▶ _EXERCISE PROMPT_
Print exactly and only the lines that run from the one containing "Лауреаты XVIII ц" through the end of the material, please, omitting pictures.

▶ _SUPPLIED RECORDS_

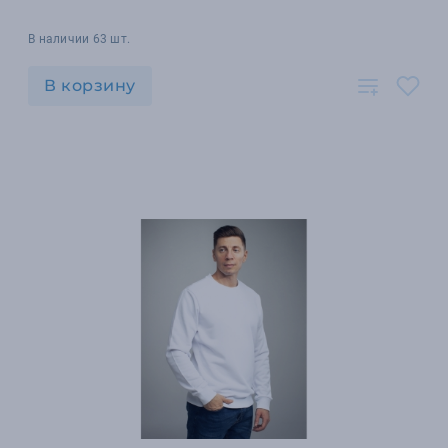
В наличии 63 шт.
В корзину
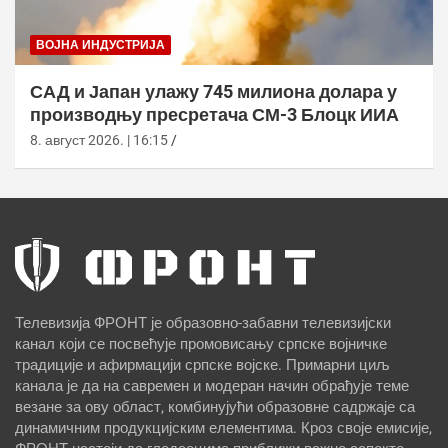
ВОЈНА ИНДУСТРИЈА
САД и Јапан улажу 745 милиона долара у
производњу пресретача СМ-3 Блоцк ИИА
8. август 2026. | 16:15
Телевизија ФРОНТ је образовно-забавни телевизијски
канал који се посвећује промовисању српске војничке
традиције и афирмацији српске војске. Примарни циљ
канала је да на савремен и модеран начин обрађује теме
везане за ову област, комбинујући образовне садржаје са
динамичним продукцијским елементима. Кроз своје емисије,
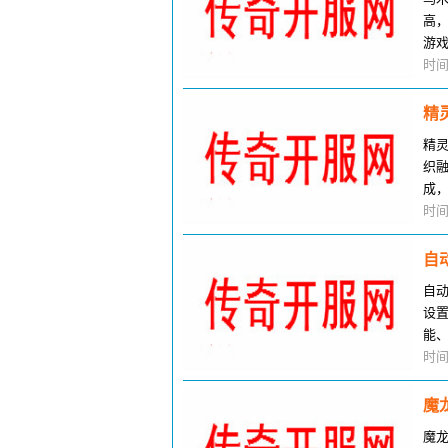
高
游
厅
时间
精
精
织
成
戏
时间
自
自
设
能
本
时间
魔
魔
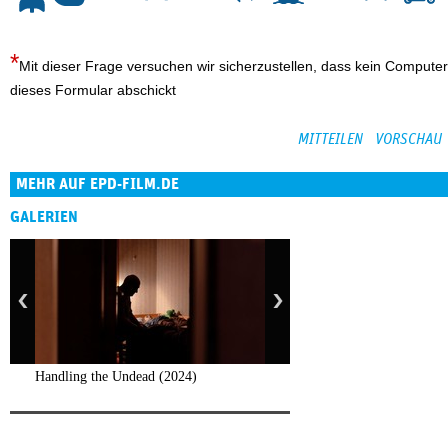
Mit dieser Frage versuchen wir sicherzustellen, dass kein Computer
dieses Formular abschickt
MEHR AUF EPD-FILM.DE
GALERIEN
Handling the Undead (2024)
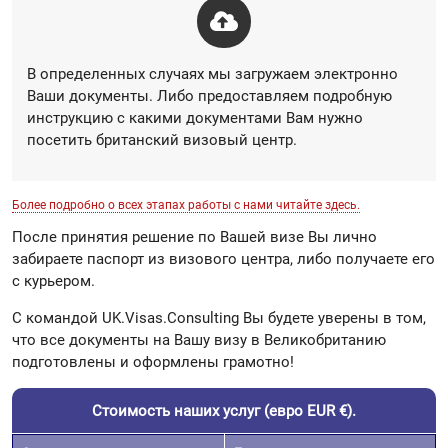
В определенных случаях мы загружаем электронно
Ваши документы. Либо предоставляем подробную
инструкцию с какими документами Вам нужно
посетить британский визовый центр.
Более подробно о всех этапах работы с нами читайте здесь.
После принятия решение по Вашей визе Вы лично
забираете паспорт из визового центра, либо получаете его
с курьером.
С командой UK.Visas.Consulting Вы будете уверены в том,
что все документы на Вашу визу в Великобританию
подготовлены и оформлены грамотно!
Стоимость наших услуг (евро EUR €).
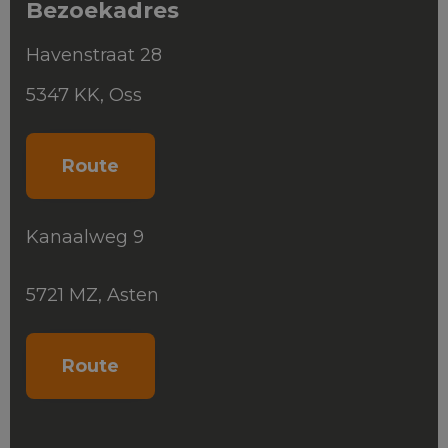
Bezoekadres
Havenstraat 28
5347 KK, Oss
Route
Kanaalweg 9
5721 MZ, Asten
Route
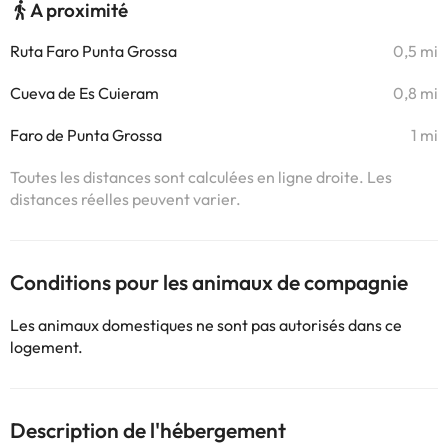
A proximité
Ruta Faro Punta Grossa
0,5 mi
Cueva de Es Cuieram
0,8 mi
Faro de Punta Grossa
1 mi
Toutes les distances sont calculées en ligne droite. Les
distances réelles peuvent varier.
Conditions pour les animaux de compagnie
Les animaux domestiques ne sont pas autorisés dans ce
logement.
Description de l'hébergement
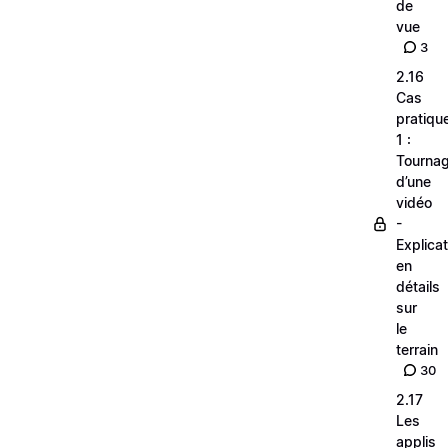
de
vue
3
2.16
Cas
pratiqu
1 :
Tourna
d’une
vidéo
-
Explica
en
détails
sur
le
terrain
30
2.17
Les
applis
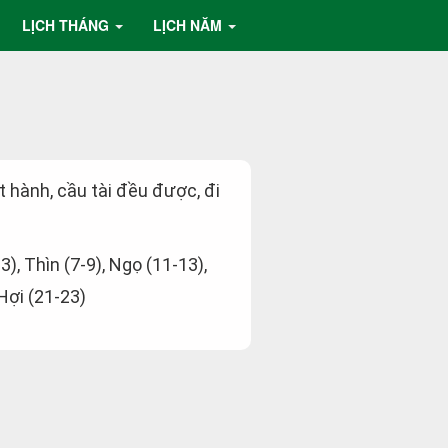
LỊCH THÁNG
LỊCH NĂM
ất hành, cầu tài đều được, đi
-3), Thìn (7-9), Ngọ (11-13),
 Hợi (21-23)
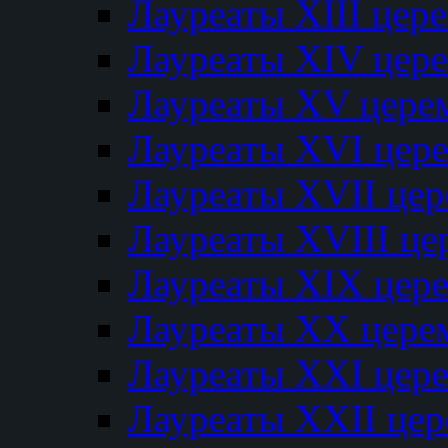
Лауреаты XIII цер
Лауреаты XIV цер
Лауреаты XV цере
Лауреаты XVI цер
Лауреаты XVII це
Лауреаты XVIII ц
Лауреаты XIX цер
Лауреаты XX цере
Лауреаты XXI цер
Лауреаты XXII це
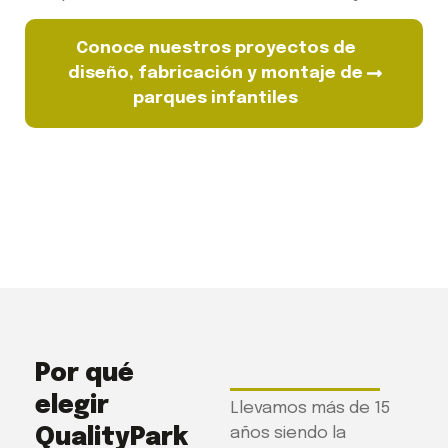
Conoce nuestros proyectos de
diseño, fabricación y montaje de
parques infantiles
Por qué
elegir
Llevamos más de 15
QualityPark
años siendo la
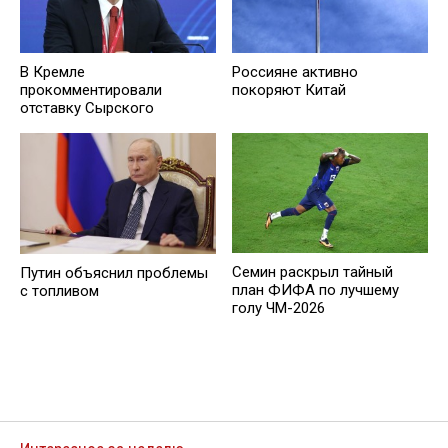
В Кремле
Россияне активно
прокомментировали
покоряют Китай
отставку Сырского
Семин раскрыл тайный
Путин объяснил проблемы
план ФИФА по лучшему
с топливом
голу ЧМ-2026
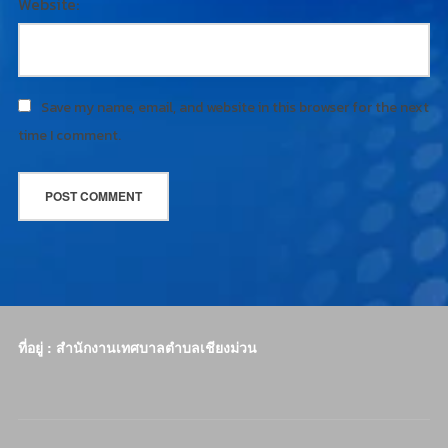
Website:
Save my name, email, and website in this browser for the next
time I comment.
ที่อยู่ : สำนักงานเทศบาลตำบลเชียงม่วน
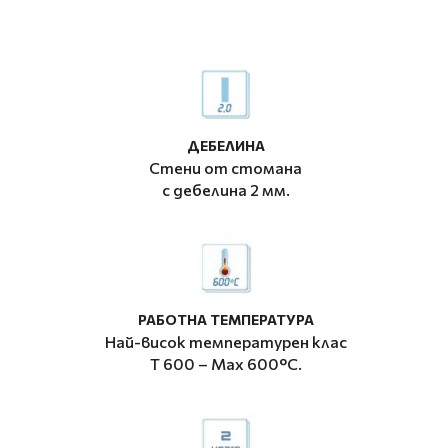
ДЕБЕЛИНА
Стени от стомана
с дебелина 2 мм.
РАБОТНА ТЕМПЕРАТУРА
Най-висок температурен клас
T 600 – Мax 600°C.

▶ _EXERCISE SOLUTION_
Лауреаты XVIII ц
Лауреаты XIX цер
Лауреаты XX цере
Лауреаты XXI цер
Лауреаты XXII це
Conoce nuestros proyectos de
diseño, fabricación y montaje de
parques infantiles
Por qué
elegir
Llevamos más de 15
QualityPark
años siendo la
В Кремле
Россияне активно
прокомментировали
покоряют Китай
отставку Сырского
Семин раскрыл тайный
Путин объяснил проблемы
план ФИФА по лучшему
с топливом
голу ЧМ-2026
Website:
Save my name, email, and website in this browser for the next
time I comment.
ที่อยู่ : สำนักงานเทศบาลตำบลเชียงม่วน
ДЕБЕЛИНА
Стени от стомана
с дебелина 2 мм.
РАБОТНА ТЕМПЕРАТУРА
Най-висок температурен клас
T 600 – Мax 600°C.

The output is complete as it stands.